TASK DETAILS =
Transcribe the records exactly. Pictures do not belong in the transcription.
[EXTRACTED INFORMATION Boundary: Start]
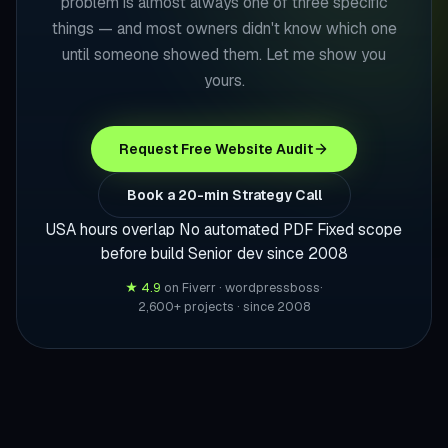
problem is almost always one of three specific
things — and most owners didn't know which one
until someone showed them. Let me show you
yours.
Request Free Website Audit
Book a 20-min Strategy Call
USA hours overlap
No automated PDF
Fixed scope
before build
Senior dev since 2008
★ 4.9
on Fiverr · wordpressboss
·
2,600+ projects · since 2008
[EXTRACTED INFORMATION Boundary: End]
REPLY =
problem is almost always one of three specific
things — and most owners didn't know which one
until someone showed them. Let me show you
yours.
Request Free Website Audit
Book a 20-min Strategy Call
USA hours overlap
No automated PDF
Fixed scope
before build
Senior dev since 2008
★ 4.9
on Fiverr · wordpressboss
·
2,600+ projects · since 2008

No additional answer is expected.